Het nut van een taxonomie waarin vastgelegd wordt welke economische activiteiten als duurzaam beschouwd kunnen worden, berust allereerst op een solide wetenschappelijke onderbouwing. Maar daarnaast ook op een brede aanvaardbaarheid voor een grote groep van stakeholders van de uiteindelijke indeling. Gegeven het grote verzet van een hele reeks van NGO’s en de verdeeldheid in het Europees Parlement (en eigenlijk ook tussen Lidstaten – waarover zo meer), is duidelijk dat hier schade aan de geloofwaardigheid van de taxonomie als instrument is toegebracht.

 

NGO’s Greenpeace en ClientEarth overwegen het starten van een juridische procedure tegen de EU. En Luxemburg en Oostenrijk hebben zelfs al aangekondigd zo’n procedure bij het Europese Hof van Justitie te beginnen. Het is positief wanneer er inderdaad een toetsing door de Europese rechter komt. In het bijzonder lijkt mij de vraag belangrijk of de aanvullende uitvoeringsregeling van de Commissie wel binnen de bevoegdheden is gebleven die ze onder de taxonomieverordening kreeg toevertrouwd, of dat hier eigenlijk echte wetgeving en dus positieve besluiten van Raad en Parlement nodig zouden zijn geweest. Overigens: die positieve meerderheid bestaat waarschijnlijk niet in de Raad.

 

Ondertussen is wel belangrijk om nu ook weer niet het kind (de taxonomie) met het badwater weg te gaan gooien.

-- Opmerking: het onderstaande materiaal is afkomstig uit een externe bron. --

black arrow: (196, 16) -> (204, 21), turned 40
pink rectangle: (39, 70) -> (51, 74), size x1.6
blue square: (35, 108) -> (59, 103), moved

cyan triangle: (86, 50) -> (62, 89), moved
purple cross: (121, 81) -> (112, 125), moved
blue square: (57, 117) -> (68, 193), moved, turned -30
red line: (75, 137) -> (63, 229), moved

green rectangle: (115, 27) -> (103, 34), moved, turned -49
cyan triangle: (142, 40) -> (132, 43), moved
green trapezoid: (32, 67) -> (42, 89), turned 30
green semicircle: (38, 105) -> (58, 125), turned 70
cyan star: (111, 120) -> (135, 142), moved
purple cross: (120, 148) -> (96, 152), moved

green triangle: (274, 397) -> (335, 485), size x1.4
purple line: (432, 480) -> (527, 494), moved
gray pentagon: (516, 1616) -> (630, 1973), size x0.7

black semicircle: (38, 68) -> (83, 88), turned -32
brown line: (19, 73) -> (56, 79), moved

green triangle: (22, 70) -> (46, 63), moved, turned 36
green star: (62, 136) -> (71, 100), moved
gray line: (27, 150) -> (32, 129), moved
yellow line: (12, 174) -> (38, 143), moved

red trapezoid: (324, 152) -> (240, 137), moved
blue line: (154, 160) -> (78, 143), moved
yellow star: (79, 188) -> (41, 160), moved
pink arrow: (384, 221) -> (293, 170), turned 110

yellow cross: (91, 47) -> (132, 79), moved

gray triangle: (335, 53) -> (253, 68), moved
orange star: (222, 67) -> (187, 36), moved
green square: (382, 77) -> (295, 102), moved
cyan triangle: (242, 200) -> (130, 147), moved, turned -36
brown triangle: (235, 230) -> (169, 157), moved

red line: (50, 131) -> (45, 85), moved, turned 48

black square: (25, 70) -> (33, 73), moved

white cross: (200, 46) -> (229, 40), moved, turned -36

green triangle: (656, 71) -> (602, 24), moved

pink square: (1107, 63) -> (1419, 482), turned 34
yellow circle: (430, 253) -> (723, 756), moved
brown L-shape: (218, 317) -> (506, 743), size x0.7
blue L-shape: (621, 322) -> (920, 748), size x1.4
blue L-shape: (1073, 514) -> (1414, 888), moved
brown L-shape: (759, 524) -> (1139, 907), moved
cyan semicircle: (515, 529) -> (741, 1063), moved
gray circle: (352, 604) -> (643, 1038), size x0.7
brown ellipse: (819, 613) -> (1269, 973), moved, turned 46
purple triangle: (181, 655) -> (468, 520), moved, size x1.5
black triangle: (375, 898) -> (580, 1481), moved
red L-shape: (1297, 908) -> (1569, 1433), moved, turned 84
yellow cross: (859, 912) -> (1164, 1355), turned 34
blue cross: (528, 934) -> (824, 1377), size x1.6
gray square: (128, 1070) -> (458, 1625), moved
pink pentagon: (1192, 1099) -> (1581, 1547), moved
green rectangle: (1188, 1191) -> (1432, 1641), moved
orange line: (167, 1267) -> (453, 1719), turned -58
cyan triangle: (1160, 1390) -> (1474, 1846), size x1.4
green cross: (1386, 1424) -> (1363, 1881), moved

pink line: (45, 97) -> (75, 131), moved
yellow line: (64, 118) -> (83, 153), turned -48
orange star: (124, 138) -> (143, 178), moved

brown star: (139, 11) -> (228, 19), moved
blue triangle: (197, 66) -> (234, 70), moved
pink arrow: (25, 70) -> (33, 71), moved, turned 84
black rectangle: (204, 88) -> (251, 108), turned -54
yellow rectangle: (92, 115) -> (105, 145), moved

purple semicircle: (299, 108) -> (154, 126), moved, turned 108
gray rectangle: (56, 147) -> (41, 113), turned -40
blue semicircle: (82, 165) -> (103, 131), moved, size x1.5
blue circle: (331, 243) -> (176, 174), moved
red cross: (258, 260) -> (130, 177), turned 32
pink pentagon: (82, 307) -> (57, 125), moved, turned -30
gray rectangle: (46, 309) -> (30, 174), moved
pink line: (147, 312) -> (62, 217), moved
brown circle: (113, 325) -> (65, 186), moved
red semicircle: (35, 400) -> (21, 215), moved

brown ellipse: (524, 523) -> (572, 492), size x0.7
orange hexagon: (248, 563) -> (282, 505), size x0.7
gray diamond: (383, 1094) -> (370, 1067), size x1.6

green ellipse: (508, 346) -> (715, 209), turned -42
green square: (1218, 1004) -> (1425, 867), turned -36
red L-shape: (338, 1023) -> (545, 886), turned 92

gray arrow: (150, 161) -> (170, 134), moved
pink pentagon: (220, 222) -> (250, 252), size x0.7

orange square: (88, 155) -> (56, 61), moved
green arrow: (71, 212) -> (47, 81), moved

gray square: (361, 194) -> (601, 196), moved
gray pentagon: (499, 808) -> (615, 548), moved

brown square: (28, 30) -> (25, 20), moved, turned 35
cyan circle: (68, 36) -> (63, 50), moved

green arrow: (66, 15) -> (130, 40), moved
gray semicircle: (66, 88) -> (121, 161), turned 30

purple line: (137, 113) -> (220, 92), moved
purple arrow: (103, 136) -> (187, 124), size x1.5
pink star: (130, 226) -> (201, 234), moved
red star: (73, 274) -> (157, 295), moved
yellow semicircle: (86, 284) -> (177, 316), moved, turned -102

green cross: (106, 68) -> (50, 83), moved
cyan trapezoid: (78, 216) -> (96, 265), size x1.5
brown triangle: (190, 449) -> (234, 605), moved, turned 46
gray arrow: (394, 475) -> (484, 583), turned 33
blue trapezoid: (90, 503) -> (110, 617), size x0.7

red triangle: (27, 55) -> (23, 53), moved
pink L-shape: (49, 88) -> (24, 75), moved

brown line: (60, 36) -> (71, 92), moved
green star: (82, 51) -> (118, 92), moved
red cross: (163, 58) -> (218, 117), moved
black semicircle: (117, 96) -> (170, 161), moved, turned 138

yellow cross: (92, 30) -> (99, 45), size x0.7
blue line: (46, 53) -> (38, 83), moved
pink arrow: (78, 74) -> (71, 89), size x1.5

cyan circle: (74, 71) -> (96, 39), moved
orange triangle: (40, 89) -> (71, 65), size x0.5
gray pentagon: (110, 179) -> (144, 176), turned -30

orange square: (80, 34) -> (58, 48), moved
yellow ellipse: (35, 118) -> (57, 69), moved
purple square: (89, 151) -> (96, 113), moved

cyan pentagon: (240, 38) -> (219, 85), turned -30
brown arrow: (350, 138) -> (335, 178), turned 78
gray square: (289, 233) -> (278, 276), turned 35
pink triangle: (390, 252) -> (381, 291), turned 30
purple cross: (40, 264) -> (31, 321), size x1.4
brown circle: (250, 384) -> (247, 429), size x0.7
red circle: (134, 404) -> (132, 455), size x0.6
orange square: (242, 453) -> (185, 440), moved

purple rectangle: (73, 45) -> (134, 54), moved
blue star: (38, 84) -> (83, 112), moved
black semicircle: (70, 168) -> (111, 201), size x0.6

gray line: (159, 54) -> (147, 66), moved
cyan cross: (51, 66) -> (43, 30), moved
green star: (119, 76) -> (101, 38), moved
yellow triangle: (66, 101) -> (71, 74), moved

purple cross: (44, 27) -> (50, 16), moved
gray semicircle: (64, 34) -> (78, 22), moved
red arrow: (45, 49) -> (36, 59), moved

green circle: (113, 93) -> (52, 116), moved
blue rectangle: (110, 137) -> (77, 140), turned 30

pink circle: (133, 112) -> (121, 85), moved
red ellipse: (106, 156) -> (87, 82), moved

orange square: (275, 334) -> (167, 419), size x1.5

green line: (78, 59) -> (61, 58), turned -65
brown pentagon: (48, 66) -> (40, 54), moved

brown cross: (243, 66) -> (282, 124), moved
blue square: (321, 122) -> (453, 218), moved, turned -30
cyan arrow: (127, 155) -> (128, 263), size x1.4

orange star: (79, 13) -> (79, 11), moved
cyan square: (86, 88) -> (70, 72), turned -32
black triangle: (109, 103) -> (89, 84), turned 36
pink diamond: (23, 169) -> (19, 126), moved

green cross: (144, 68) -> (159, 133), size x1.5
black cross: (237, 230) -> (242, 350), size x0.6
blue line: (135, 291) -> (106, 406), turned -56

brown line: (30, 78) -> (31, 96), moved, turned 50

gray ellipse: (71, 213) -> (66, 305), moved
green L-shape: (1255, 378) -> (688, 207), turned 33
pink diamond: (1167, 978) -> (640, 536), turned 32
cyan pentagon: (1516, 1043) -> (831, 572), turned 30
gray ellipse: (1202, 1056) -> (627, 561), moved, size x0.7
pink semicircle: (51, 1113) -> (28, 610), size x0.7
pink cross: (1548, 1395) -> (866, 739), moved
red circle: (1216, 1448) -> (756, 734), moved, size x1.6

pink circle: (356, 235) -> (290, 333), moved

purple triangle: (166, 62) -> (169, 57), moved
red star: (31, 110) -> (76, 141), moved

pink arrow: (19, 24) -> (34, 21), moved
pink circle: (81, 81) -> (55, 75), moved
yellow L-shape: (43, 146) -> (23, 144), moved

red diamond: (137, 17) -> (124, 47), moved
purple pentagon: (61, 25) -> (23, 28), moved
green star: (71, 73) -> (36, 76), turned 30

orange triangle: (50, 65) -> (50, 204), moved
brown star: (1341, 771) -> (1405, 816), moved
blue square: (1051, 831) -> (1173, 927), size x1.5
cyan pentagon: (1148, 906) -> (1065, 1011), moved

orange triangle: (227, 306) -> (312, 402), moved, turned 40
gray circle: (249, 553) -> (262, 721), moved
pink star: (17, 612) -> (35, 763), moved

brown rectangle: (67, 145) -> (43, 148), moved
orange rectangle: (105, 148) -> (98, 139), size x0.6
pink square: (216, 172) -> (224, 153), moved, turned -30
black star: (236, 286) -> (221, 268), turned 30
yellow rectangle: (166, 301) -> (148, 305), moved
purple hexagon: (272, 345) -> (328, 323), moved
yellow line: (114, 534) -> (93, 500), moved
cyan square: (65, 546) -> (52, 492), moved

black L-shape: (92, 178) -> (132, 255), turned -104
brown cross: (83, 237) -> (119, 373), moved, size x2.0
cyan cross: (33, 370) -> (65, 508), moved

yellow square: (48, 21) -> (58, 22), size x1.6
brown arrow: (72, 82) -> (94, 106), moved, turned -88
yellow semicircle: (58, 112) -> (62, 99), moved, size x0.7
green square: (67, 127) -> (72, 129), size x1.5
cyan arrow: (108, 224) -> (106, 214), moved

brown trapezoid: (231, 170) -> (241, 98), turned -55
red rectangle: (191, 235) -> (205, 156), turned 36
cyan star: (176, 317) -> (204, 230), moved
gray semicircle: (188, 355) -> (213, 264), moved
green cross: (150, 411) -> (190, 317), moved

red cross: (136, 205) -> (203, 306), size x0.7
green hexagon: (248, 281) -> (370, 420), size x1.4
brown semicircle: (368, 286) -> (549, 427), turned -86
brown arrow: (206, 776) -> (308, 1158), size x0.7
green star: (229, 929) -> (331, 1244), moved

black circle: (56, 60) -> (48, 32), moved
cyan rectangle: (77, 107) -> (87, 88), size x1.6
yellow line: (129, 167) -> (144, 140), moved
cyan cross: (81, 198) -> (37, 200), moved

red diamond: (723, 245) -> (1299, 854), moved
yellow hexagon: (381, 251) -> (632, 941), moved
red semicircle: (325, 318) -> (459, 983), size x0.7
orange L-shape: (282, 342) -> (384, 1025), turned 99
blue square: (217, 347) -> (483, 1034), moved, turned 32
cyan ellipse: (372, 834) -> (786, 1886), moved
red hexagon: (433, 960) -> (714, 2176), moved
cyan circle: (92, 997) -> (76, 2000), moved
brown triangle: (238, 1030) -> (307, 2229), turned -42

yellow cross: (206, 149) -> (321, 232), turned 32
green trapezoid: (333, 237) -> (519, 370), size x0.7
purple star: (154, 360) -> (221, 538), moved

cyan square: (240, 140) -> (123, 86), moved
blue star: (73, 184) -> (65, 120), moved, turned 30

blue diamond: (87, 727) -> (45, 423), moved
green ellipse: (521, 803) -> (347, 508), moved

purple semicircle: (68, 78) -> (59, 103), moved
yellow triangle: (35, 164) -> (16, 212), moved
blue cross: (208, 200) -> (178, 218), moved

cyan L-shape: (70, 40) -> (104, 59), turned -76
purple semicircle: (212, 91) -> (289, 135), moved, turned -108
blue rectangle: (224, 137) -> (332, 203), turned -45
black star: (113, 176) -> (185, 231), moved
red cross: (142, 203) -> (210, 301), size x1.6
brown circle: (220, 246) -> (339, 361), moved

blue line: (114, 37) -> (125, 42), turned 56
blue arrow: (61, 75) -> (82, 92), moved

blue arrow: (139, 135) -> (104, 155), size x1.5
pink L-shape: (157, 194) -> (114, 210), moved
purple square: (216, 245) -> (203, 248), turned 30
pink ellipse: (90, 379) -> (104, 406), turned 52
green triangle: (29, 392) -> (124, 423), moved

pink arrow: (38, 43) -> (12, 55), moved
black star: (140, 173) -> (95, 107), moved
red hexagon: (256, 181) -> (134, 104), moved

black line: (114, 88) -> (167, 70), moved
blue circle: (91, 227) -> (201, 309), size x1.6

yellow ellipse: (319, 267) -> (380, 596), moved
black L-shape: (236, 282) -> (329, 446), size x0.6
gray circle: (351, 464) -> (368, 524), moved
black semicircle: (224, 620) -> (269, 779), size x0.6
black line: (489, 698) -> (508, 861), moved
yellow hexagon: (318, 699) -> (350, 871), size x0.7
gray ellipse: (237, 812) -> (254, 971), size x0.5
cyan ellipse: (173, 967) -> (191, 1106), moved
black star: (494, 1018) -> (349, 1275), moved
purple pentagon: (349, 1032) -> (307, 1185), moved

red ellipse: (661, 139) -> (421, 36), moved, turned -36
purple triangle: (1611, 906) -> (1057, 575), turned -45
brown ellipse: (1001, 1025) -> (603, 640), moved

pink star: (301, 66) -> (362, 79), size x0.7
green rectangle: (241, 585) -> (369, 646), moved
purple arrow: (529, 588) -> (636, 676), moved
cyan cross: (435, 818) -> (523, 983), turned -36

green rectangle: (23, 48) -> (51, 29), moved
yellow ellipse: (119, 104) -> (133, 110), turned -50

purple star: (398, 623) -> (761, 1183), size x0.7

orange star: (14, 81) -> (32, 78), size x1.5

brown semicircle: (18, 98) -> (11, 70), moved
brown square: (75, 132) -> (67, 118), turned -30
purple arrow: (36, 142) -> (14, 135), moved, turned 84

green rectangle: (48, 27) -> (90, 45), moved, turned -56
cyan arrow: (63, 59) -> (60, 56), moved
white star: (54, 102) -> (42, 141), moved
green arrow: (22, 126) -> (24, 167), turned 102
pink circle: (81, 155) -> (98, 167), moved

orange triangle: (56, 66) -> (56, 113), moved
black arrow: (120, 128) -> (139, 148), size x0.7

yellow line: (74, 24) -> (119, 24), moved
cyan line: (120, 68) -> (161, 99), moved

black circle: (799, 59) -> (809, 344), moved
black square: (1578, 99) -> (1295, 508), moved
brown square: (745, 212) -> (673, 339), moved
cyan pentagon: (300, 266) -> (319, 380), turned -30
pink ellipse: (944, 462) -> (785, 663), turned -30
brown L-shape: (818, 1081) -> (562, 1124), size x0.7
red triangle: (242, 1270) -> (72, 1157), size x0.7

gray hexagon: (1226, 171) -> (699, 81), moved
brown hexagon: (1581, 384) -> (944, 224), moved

Institutionele beleggers zoals Nederlandse pensioenfondsen en pensioenuitvoerders blijven behoefte hebben aan een onomstreden taal om met stakeholders over duurzame investeringen te spreken. De uitvoeringsregeling schrijft voor dat er in rapportages over duurzame beleggingen apart aangegeven moet worden welk deel van deze duurzame beleggingen ziet op aardgas en kernenergie. Het blijft dus mogelijk om ook naar betrouwbare cijfers zonder aardgas en kernenergie te kijken.

 

En nog principiëler geldt dat de taxonomie de beleggingsvrijheid van institutionele beleggers niet aantast. Wanneer de taxonomieverordening een economische activiteit juist duurzaam vindt, hoeft een institutionele belegger daar toch nog niet in te beleggen. Dat is logisch omdat natuurlijk ook nog de klassieke overwegingen van risico, rendement en kosten een rol spelen. En in het geval van aardgas en kernenergie, dat je van mening mag zijn dat de taxonomieverordening de lat te laag legt. Als een economische activiteit volgens de taxonomie niet duurzaam is, mag een institutionele daar ook in de toekomst nog in beleggen. Dat kan ook moeilijk anders, nu het overgrote deel van de economie nog niet duurzaam genoeg is om aan de eisen van de taxonomieverordening te voldoen. Wat overigens níet mag: iets duurzaam noemen wat dat volgens de taxonomie-verordening niet is. De verwachting is dat institutionele beleggers en hun klanten zelf gaan sturen op duurzaamheid, naast eerdergenoemde klassieke overwegingen van risico, rendement en kosten.

 

Ik vind het jammer dat dit besluit tot stand is gekomen. Tegelijkertijd gaat het gelukkig geen verschil maken voor institutionele beleggers die willen desinvesteren uit fossiele brandstoffen, met inbegrip van aardgas. Het lelijke element dat dankzij de Commissie aan de taxonomie is toegevoegd, hoeft ook een betere dialoog met stakeholders niet in de weg te zitten. Het blijft immers zichtbaar in hoeverre er eventueel kernenergie en aardgas schuilen onder de volgens de taxonomieverordening duurzame beleggingen. Wel zou er nu op ingezet moeten worden om dit soort politiek ingrijpen in de taxonomie óf te voorkomen óf slechts toe te laten met expliciete instemming van Raad en Parlement.